Here is an example of a picture. This is an RTT between replica and master. The replica is in the remote data center. On this day, there were works on data centers, the channel was completely extinguished twice. First, we see that TCP RTT with ping is less than a millisecond of 7 ms, but it's cool that it is constant, i.e. trend still reflects us. This picture shows two failures. At least, they will tell us: “The network has disappeared”. We look at these and say: "Really disappeared." And after the recovery, we see that the network has dulled twice, everyone wanted to blunt, etc. And then everything came back to normal, which is also cool, we saw it. In principle, it became clearer, i.e. The metric is incomprehensible, because we do not know that under this RTT actually hides inside, but there is a trend, and this, I think, is 100 times better than nothing.
And about the OS. It's all trite, like everyone else, except that I emphasize that everyone is looking at the swap and not looking at the swap i / o. Swap i / o is much more useful. If someone sits in your swap and does not read or write anything from there, then let him sit, don't mind.
But having a CPU, it's hard to say what kind of garbage. Because we come to work at 10 am, we look at the schedule, what is it?

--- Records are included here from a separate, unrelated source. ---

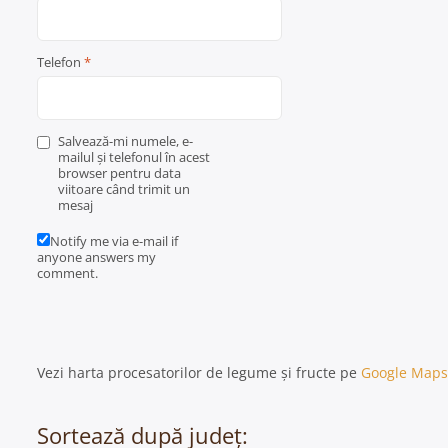
Telefon
*
Salvează-mi numele, e-
mailul și telefonul în acest
browser pentru data
viitoare când trimit un
mesaj
Notify me via e-mail if
anyone answers my
comment.
Vezi harta procesatorilor de legume și fructe pe
Google Maps
Sortează după județ: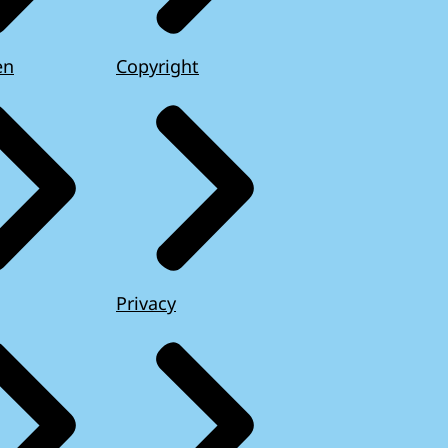
en
Copyright
Privacy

We also remove system metrics for each process from the user. The most useful of them are CPU, Disk i / o, Swap, Swap I / O and up to the heap (we are tired of the problem of too many open files), we remove for each process how many descriptors are opened, sockets, files are not important, and what limit.
And we immediately see that at night there was a backup on the master, and pbzip ate CPU. In principle, a simple metric, just a good granularity, and we get all the answers.

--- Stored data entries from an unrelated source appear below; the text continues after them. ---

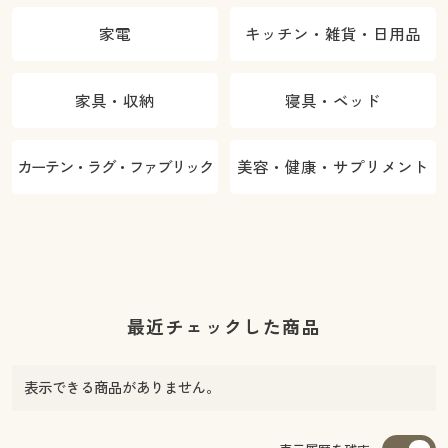
家電
キッチン・雑貨・日用品
家具・収納
寝具・ベッド
カーテン・ラグ・ファブリック
美容・健康・サプリメント
最近チェックした商品
表示できる商品がありません。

Let's finish and summarize. I wanted to tell you about what you need to think not about how many points there are, how many hosts to monitor, what ports they have to check once a minute, but make good correct graphs for your system, and they can increase the speed of finding out the reasons for you fakapov.It is important not to stop, if ... Suppose we see the whole picture at the front end, we could not go further along the logs, but we realized that after we understand whether there is a problem or not, it takes us 10 minutes during the day to read the logs. But we monitored there and saw that this time was reduced by 10 times. Further, we see problems with base. We used to be: “We have postgres consulting DB admins are outsourcing!”. We call and say: "Guys, look, what's with the base?". Now we, at least, understand whether there is anything on the basis of what. Because any communication between people is long, the computer is faster, and if you make the right metrics ... At least make the metrics not so that they give you answers, but do to exclude the most likely problems. And the more detailed the metric, the simplerbecause if we are all averaged there, take percents, histograms, etc., nothing will be clear, and you will still get into the logs. Try to make it so that you don’t need to go to the logs.That's all I wanted to tell you. Thanks for attention!
Contacts
NikolaySivkon.sivko@gmail.comsivko@hh.ruHeadHunterCompany Blog okmeter.io Company BlogThis report is a transcript of one of the best speeches at the conference of developers of high-loaded HighLoad ++ systems. Now we are actively preparing a conference in 2017 - this year HighLoad ++ will be held in Skolkovo, on November 7 and 8.
The topic of monitoring is raised on HighLoad ++ every year, here, for example, some of the reports of 2017:
Well, Nikolai himself is going to read a philosophical and systematizing report on the topic “ Operation of container based infrastructures ”.
Also, some of these materials are used by us in an online training course on the development of high-load systems HighLoad.Guide is a chain of specially selected letters, articles, materials, videos. Already, in our textbook more than 30 unique materials. Get connected!